_Task statement_.
Only one stretch of the records below should be repeated. It starts with the line containing "time we left" and goes on through the line containing "under their parkas, snow-pants, scarves", exactly as written.

----- Records for this task

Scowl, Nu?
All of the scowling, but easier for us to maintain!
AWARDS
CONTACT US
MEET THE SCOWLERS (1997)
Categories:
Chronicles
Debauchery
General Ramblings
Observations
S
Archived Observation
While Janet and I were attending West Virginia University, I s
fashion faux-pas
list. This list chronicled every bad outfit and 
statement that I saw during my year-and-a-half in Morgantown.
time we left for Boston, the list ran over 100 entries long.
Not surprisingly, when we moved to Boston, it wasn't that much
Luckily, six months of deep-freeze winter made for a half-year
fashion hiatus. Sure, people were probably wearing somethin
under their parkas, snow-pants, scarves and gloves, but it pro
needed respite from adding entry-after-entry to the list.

----------

_Result of this exercise_.
time we left for Boston, the list ran over 100 entries long.
Not surprisingly, when we moved to Boston, it wasn't that much
Luckily, six months of deep-freeze winter made for a half-year
fashion hiatus. Sure, people were probably wearing somethin
under their parkas, snow-pants, scarves and gloves, but it pro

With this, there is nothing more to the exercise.